* About this exercise *
Please give the lines below again exactly as they stand, from the one that contains "ripulitura della vecchia strada statale e" up to and including the one that contains "создание энергетического", leaving all pictures out.

**********

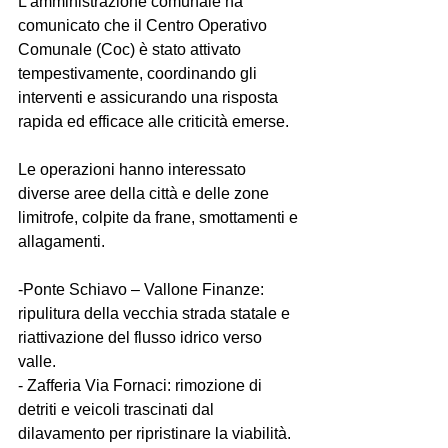
L’amministrazione comunale ha 
comunicato che il Centro Operativo 
Comunale (Coc) è stato attivato 
tempestivamente, coordinando gli 
interventi e assicurando una risposta 
rapida ed efficace alle criticità emerse.  
Le operazioni hanno interessato 
diverse aree della città e delle zone 
limitrofe, colpite da frane, smottamenti e 
allagamenti.  
-Ponte Schiavo – Vallone Finanze: 
ripulitura della vecchia strada statale e 
riattivazione del flusso idrico verso 
valle.  
- Zafferia Via Fornaci: rimozione di 
detriti e veicoli trascinati dal 
dilavamento per ripristinare la viabilità.  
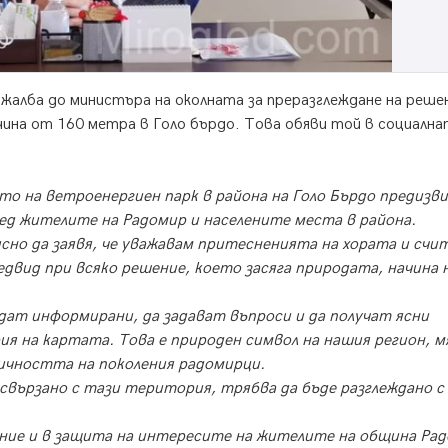
жалба до министъра на околната за преразглеждане на реш
чина от 160 метра в Голо бърдо. Това обяви той в социалн
о на ветроенергиен парк в района на Голо Бърдо предизви
ед жителите на Радомир и населените места в района.
но да заявя, че уважавам притесненията на хората и счит
едвид при всяко решение, което засяга природата, начина 
дат информирани, да задават въпроси и да получат ясни
ия на картата. Това е природен символ на нашия регион, 
ичността на поколения радомирци.
свързано с тази територия, трябва да бъде разглеждано с
ение и в защита на интересите на жителите на община Рад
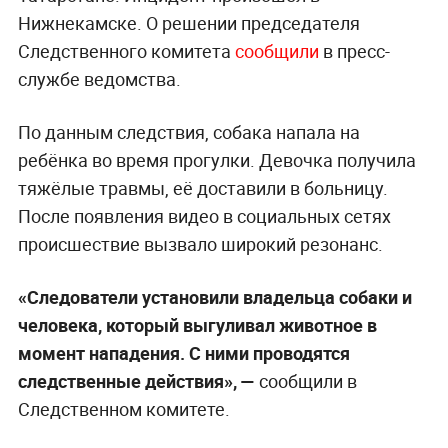
Нижнекамске. О решении председателя
Следственного комитета
сообщили
в пресс-
службе ведомства.
По данным следствия, собака напала на
ребёнка во время прогулки. Девочка получила
тяжёлые травмы, её доставили в больницу.
После появления видео в социальных сетях
происшествие вызвало широкий резонанс.
«Следователи установили владельца собаки и
человека, который выгуливал животное в
момент нападения. С ними проводятся
следственные действия», —
сообщили в
Следственном комитете.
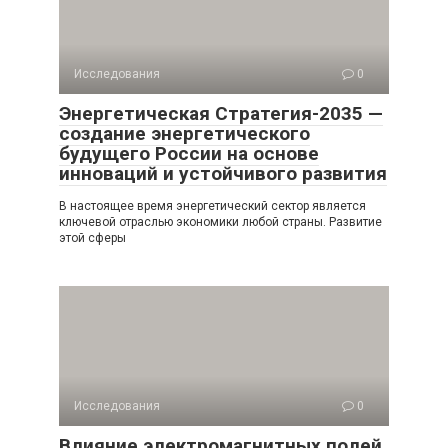
Исследования
0
Энергетическая Стратегия-2035 —
создание энергетического
будущего России на основе
инноваций и устойчивого развития
В настоящее время энергетический сектор является
ключевой отраслью экономики любой страны. Развитие
этой сферы
Исследования
0
Влияние электромагнитных полей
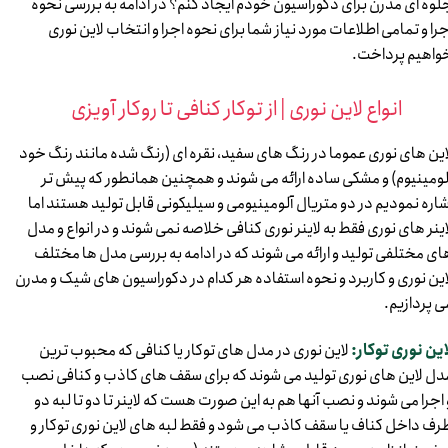
لوه ای مدرن برای دکوراسیون خودم ایجاد کنم؟ در ادامه به بررسی نحوه
جرا و تمامی اطلاعات مورد نیاز شما برای نحوه اجرا و انتخاب لاین نوری
واهیم پرداخت.
​​​​​​​ انواع لاین نوری | از توکار کنافی تا روکار آویزی
این های نوری عموما در رنگ های سفید، نقره ای (رنگ شده مانند رنگ خود
لومینیوم) و مشکی ساده ارائه می شوند و همچنین همانطور که پیش تر
شاره نمودیم در دو متریال آلومینیومی و سیلیکونی قابل تولید هستند اما
اینر های نوری فقط به لاینر نوری کنافی خلاصه نمی شوند و در انواع و مدل
ای مختلفی تولید و ارائه می شوند که در ادامه به بررسی مدل ها مختلف
این نوری و کاربرد و نحوه استفاده هر کدام در دکوراسیون های شیک و مدرن
ی پردازیم.
این نوری توکار:
لاین نوری در مدل های توکار یا کنافی که محبوب ترین
دل لاین های نوری تولید می شوند که برای سقف های کاذب و کنافی نصب
 اجرا می شوند و نصب آنها هم به این صورت هست که لاینر تا دو تا لبه دو
رف داخل کناف یا سقف کاذب می شود و فقط لبه های لاین نوری توکار و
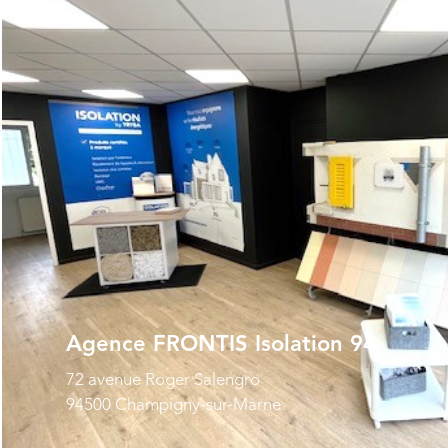
Agence FRONTIS Isolation 94
72 avenue Roger Salengro
94500 Champigny-sur-Marne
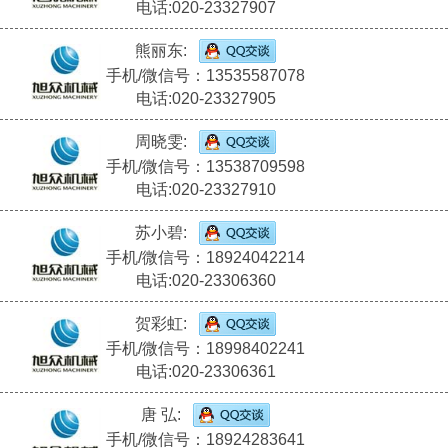
电话:020-23327907
熊丽东:
手机/微信号：13535587078
电话:020-23327905
周晓雯:
手机/微信号：13538709598
电话:020-23327910
苏小碧:
手机/微信号：18924042214
电话:020-23306360
贺彩虹:
手机/微信号：18998402241
电话:020-23306361
唐 弘:
手机/微信号：18924283641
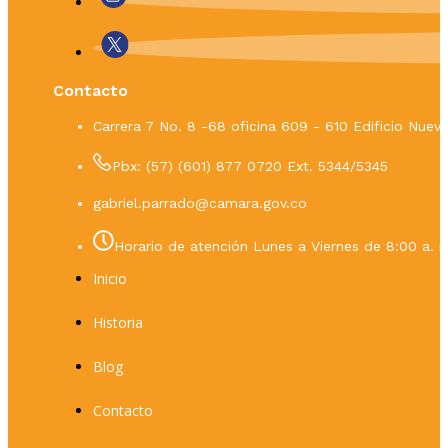
Contacto
Carrera 7 No. 8 -68 oficina 609 - 610 Edificio Nue
Pbx: (57) (601) 877 0720 Ext. 5344/5345
gabriel.parrado@camara.gov.co
Horario de atención Lunes a Viernes de 8:00 a. m
Inicio
Historia
Blog
Contacto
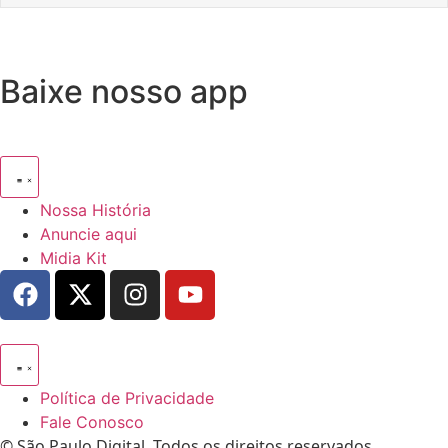
Baixe nosso app
Nossa História
Anuncie aqui
Midia Kit
Política de Privacidade
Fale Conosco
© São Paulo Digital. Todos os direitos reservados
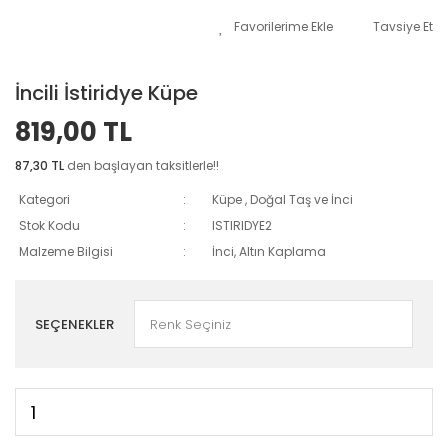
Tavsiye Et
İncili İstiridye Küpe
819,00 TL
87,30 TL
den başlayan taksitlerle!!
Kategori
Küpe
,
Doğal Taş ve İnci
Stok Kodu
ISTIRIDYE2
Malzeme Bilgisi
İnci, Altın Kaplama
SEÇENEKLER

**********

* Response area *
ripulitura della vecchia strada statale e 
riattivazione del flusso idrico verso 
valle.  
- Zafferia Via Fornaci: rimozione di 
detriti e veicoli trascinati dal 
dilavamento per ripristinare la viabilità.  
жалба до министъра на околната за преразглеждане на реш
чина от 160 метра в Голо бърдо. Това обяви той в социалн
о на ветроенергиен парк в района на Голо Бърдо предизви
ед жителите на Радомир и населените места в района.
но да заявя, че уважавам притесненията на хората и счит
едвид при всяко решение, което засяга природата, начина 
дат информирани, да задават въпроси и да получат ясни
ия на картата. Това е природен символ на нашия регион, 
ичността на поколения радомирци.
свързано с тази територия, трябва да бъде разглеждано с
ение и в защита на интересите на жителите на община Рад
Нижнекамске. О решении председателя
Следственного комитета
сообщили
в пресс-
службе ведомства.
По данным следствия, собака напала на
ребёнка во время прогулки. Девочка получила
тяжёлые травмы, её доставили в больницу.
После появления видео в социальных сетях
происшествие вызвало широкий резонанс.
«Следователи установили владельца собаки и
человека, который выгуливал животное в
момент нападения. С ними проводятся
следственные действия», —
сообщили в
Следственном комитете.
Исследования
0
Энергетическая Стратегия-2035 —
создание энергетического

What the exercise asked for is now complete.